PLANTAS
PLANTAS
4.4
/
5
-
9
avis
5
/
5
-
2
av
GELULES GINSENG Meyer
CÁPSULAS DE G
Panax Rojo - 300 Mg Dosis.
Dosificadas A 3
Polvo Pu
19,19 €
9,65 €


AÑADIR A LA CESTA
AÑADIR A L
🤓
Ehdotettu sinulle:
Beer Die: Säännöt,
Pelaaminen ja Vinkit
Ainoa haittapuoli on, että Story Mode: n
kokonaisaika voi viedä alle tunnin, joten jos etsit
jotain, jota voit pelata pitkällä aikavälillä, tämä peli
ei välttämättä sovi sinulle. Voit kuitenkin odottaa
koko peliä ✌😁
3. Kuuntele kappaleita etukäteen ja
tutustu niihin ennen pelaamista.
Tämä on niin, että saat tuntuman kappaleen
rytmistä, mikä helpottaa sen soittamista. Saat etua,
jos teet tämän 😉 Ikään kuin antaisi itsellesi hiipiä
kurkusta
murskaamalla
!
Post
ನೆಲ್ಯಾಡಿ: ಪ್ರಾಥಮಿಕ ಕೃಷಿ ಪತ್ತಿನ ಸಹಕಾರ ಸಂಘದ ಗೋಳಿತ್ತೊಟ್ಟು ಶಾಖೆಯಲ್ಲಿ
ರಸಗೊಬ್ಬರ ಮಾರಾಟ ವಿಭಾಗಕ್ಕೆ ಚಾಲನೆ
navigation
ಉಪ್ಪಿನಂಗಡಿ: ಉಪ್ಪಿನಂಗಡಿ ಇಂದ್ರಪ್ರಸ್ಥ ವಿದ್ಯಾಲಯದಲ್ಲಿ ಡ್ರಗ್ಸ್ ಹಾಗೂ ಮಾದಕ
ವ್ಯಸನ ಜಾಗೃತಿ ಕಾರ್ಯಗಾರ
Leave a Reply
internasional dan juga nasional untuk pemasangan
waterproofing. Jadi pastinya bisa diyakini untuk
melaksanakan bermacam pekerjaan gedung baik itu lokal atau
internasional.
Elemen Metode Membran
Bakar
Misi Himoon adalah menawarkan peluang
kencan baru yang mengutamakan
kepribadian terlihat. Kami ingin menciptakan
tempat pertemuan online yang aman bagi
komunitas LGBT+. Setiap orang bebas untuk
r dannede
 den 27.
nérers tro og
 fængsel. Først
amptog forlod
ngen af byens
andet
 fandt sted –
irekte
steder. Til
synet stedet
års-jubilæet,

## [What to work on]
Go through the data above and transcribe every entry exactly.

## [Written reply]
PLANTAS
PLANTAS
4.4
/
5
-
9
avis
5
/
5
-
2
av
GELULES GINSENG Meyer
CÁPSULAS DE G
Panax Rojo - 300 Mg Dosis.
Dosificadas A 3
Polvo Pu
19,19 €
9,65 €


AÑADIR A LA CESTA
AÑADIR A L
🤓
Ehdotettu sinulle:
Beer Die: Säännöt,
Pelaaminen ja Vinkit
Ainoa haittapuoli on, että Story Mode: n
kokonaisaika voi viedä alle tunnin, joten jos etsit
jotain, jota voit pelata pitkällä aikavälillä, tämä peli
ei välttämättä sovi sinulle. Voit kuitenkin odottaa
koko peliä ✌😁
3. Kuuntele kappaleita etukäteen ja
tutustu niihin ennen pelaamista.
Tämä on niin, että saat tuntuman kappaleen
rytmistä, mikä helpottaa sen soittamista. Saat etua,
jos teet tämän 😉 Ikään kuin antaisi itsellesi hiipiä
kurkusta
murskaamalla
!
Post
ನೆಲ್ಯಾಡಿ: ಪ್ರಾಥಮಿಕ ಕೃಷಿ ಪತ್ತಿನ ಸಹಕಾರ ಸಂಘದ ಗೋಳಿತ್ತೊಟ್ಟು ಶಾಖೆಯಲ್ಲಿ
ರಸಗೊಬ್ಬರ ಮಾರಾಟ ವಿಭಾಗಕ್ಕೆ ಚಾಲನೆ
navigation
ಉಪ್ಪಿನಂಗಡಿ: ಉಪ್ಪಿನಂಗಡಿ ಇಂದ್ರಪ್ರಸ್ಥ ವಿದ್ಯಾಲಯದಲ್ಲಿ ಡ್ರಗ್ಸ್ ಹಾಗೂ ಮಾದಕ
ವ್ಯಸನ ಜಾಗೃತಿ ಕಾರ್ಯಗಾರ
Leave a Reply
internasional dan juga nasional untuk pemasangan
waterproofing. Jadi pastinya bisa diyakini untuk
melaksanakan bermacam pekerjaan gedung baik itu lokal atau
internasional.
Elemen Metode Membran
Bakar
Misi Himoon adalah menawarkan peluang
kencan baru yang mengutamakan
kepribadian terlihat. Kami ingin menciptakan
tempat pertemuan online yang aman bagi
komunitas LGBT+. Setiap orang bebas untuk
r dannede
 den 27.
nérers tro og
 fængsel. Først
amptog forlod
ngen af byens
andet
 fandt sted –
irekte
steder. Til
synet stedet
års-jubilæet,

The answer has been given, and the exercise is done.